Conversation critique n°12.1

 


Il a donc paru indispensable d’intervenir dans la présentation des transcriptions, par les titres et les sous-titres et surtout par le préambule, chargé de fournir au lecteur les instruments d’une lecture compréhensive, capable de reproduire la posture dont le texte est le produit. Le regard prolongé et accueillant qui est nécessaire pour s’imprégner de la nécessité singulière de chaque témoignage, et que l’on réserve d’ordinaire aux grands textes littéraires ou philosophiques, on peut aussi l’accorder, par une sort de démocratisation de la posture herméneutique, aux récits ordinaires d’aventures ordinaires. Il faut, comme l’enseignait Flaubert, apprendre à porter sur Yvetot le regard que l’on accorde si volontiers à Constantinople : apprendre par exemple à accorder au mariage d’une femme professeur avec un employé des postes l’attention et l’intérêt que l’on prêterait au récit littéraire d’une mésalliance et à offrir aux propos d’un ouvrier métallurgiste l’accueil recueilli que certaine tradition de la lecture réserve aux formes les plus hautes de la poésie ou de la philosophie.

On s’est donc efforcé de transmettre au lecteur les moyens de porter sur les propos qu’il va lire ce regard qui rend raison, qui restitue à l’enquêté sa raison d’être et sa nécessité ; ou, plus précisément, de se situer au point de l’espace social à partir duquel sont prises toutes les vues de l’enquêté sur cet espace, c’est-à-dire en ce lieu où sa vision du monde devient évidente, nécessaire, taken for granted.

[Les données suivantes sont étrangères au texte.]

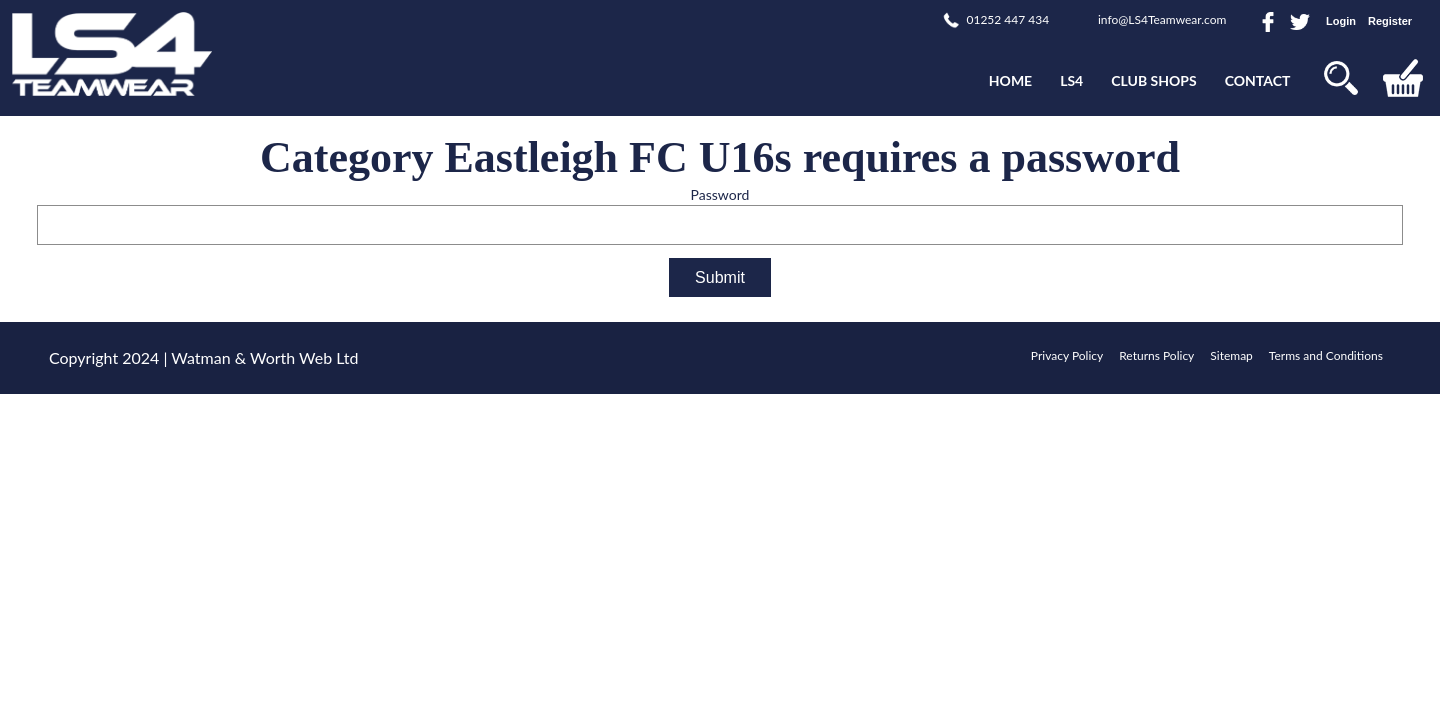  What do you see at coordinates (1390, 21) in the screenshot?
I see `Register` at bounding box center [1390, 21].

Mais il n’est sans doute pas d’écrit plus périlleux que le texte dont l’écrivain public doit accompagner les messages qui lui ont été confiés. Contraint à un effort constant pour maîtriser consciemment la relation entre le sujet et l’objet de l’écriture ou, mieux, la distance qui les sépare, il doit s’efforcer à l’objectivité de l’« énonciation historique » qui, selon l’alternative de Benveniste, objective des faits sans intervention du narrateur, tout en refusant la froideur distante du protocole de cas clinique ; tout en visant à livrer tous les éléments nécessaires à la perception objective de la personne interrogée, il doit user de toutes les ressources de la langue (comme le style indirect libre ou le comme si, chers à Flaubert) pour éviter d’instaurer avec elle la distance objectivante qui la mettrait sur la sellette ou, pire, au pilori. Cela, tout en s’interdisant aussi de la manière la plus catégorique (c’est encore une des fonctions du comme si) de se projeter indûment dans cet alter ego, qui reste toujours, qu’on le veuille ou non, un objet, pour se faire abusivement le sujet de sa vision du monde.

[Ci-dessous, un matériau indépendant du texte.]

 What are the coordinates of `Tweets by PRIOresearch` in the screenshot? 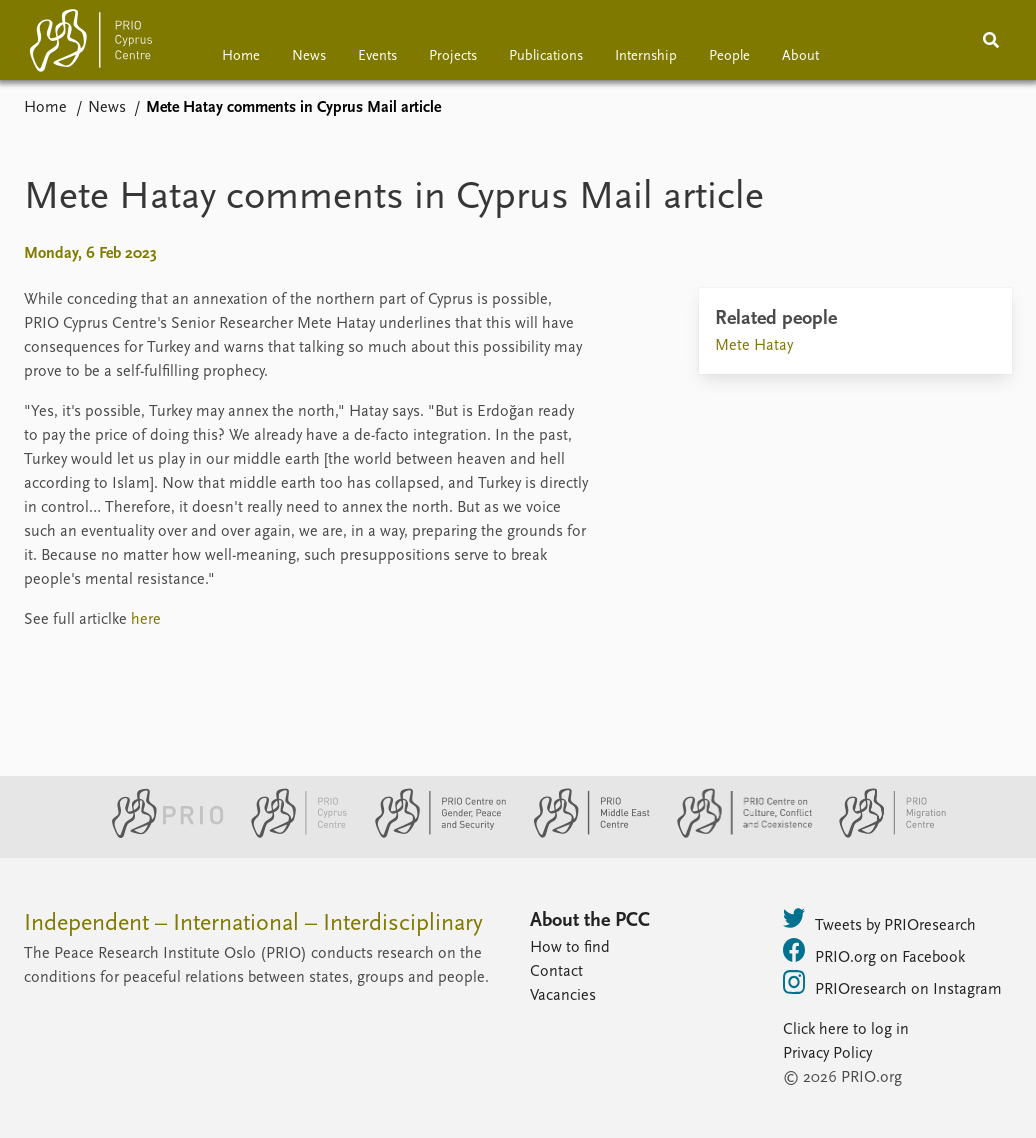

La rigueur, en ce cas, réside dans le contrôle permanent du point de vue, qui s’affirme continûment dans des détails de l’écriture (dans le fait par exemple de dire son lycée, et non le lycée, pour marquer que le récit de ce qui se passe dans cet établissement est formulé du point de vue du professeur interrogé, et non de l’analyste). C’est dans des détails de cette sorte qui, s’ils ne passent pas purement et simplement inaperçus, ont toutes les chances d’apparaître comme de simples élégances littéraires ou des facilités journalistiques, que s’affirme continûment l’écart entre « la voix de la personne » et « la voix de la science », comme dit Roland Barthes, et le refus des glissements inconscients de l’une à l’autre.

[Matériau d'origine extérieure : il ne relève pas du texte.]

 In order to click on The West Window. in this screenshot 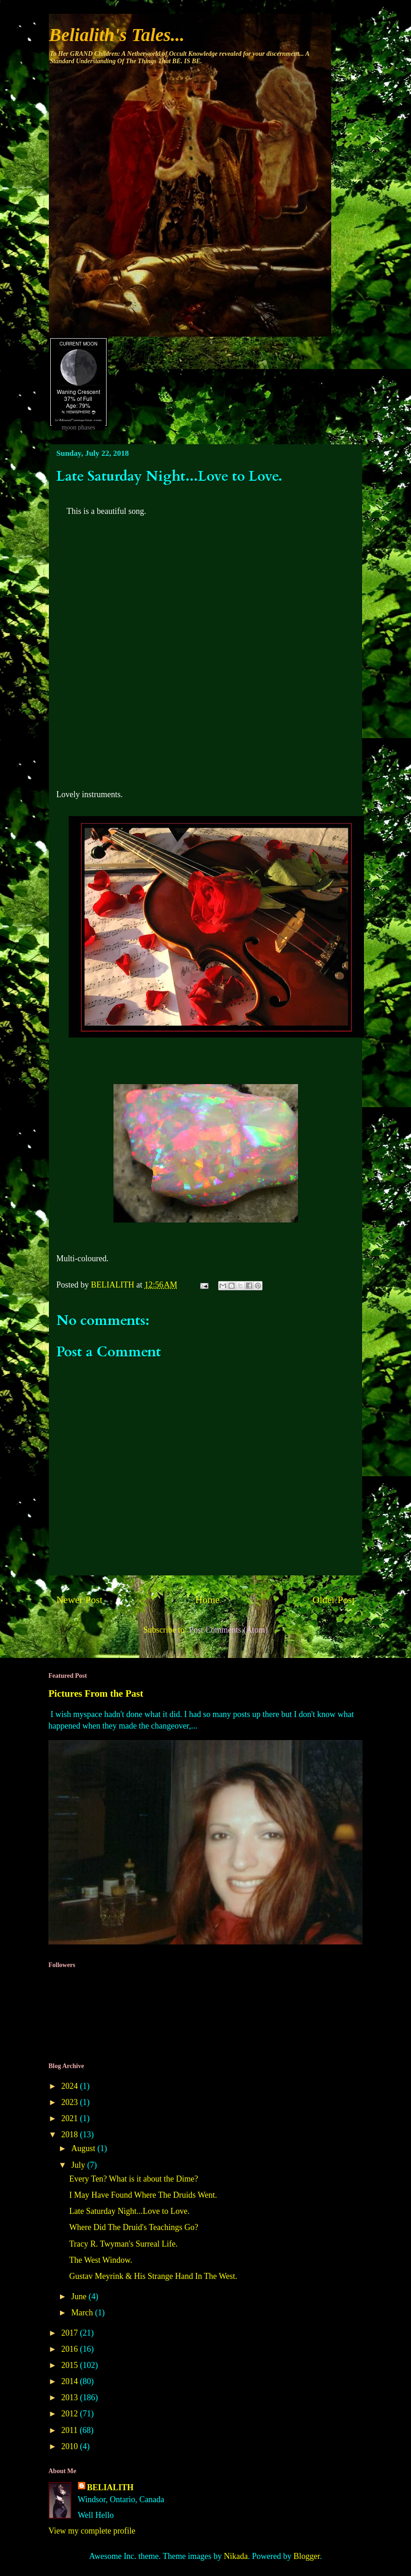 , I will do `click(100, 2260)`.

Pierre Bourdieu, « Comprendre », dans P. Bourdieu (dir) La misère du monde, Paris, Le Seuil, 1993, p.1421-1423.

Benoît Autiquet

06/11/2021

 

Edouard Louis, dans un texte qu’il consacre à l’héritage de Pierre Bourdieu [1], voit en lui l’un de ceux qui, avec Didier Eribon et Toni Morrison, ont fait émerger la voix des opprimés, perturbant ainsi le langage politique, trop souvent abstrait, parlé par la bourgeoisie intellectuelle. Cette abstraction, il l’explique par le fait que la bourgeoisie, même lorsqu’elle est « de gauche », n’est pas réellement concernée par les décisions des gouvernements successifs ; ce n’est qu’en se rendant compte que certaines vies, les plus fragiles, sont dépendantes de ces décisions, que l’on peut redonner un peu de concrétude aux débats politiques. La littérature, telle que la conçoit E. Louis, doit participer de l’émergence de cette prise de conscience ; en ce sens, il n’y a de littérature que minoritaire, puisqu’elle est ce qui donne corps et matière à l’oppression des dominés, et rompt ainsi avec l’abstraction du débat public

Que la descendance littéraire de l’œuvre de Pierre Bourdieu – descendance féconde, si l’on en juge par l’immense succès des livres de Didier Eribon et d’Edouard Louis - définisse ainsi ce que doit être la littérature, cela peut paraître étonnant, notamment si l’on considère la manière dont Bourdieu se réfère aux auteurs littéraires pour déterminer ce qu’est un bon sociologue. Ainsi dans « Comprendre », sorte de postface méthodologique au volume collectif La misère du monde, essentiellement composé d’entretiens menés par des sociologues. Si le sociologue, lorsqu’il retranscrit ses entretiens, doit faire tout particulièrement attention, à l’instar de l’écrivain, à des détails stylistiques, c’est notamment parce qu’il doit prendre garde à ne pas confondre son point de vue, la « voix de la science », avec celui de l’enquêté, la « voix de la personne » -Bourdieu reprend ici les termes de Roland Barthes. Autrement dit, l’effort littéraire relève en partie d’un souci constant d’élaborer la voix du sociologue comme celle de l’objectivité – souci qui, dans la perspective de P. Bourdieu et de nombre de ses élèves [2], à savoir celle de la constitution de la sociologie comme science, est parfaitement compréhensible. Autrement dit encore, et cette fois-ci dans les termes de Benveniste, cet écrivain qu’est le sociologue doit parler le langage du « récit », et non celui du « discours ». Et c’est tout ce versant du travail du sociologue-écrivain – disons, le versant « objectivant » - qui est oublié lorsqu’on définit la sociologie bourdieusienne, et la littérature qui en découle, comme voix redonnée aux opprimés contre l’abstraction parlée par la bourgeoisie, et quand on confond volontairement la voix de l’enquêteur et celle de l’enquêté. Dans cette perspective, il ne peut y avoir de littérature que du témoignage personnel, qu’énoncée par un « je » littéraire fermement ancré dans une identité biographique et historique qui a elle-même fait l’expérience de la domination : preuve en est, à nouveau, l’œuvre d’E. Louis et de D. Eribon, mais aussi celle d’Annie Ernaux.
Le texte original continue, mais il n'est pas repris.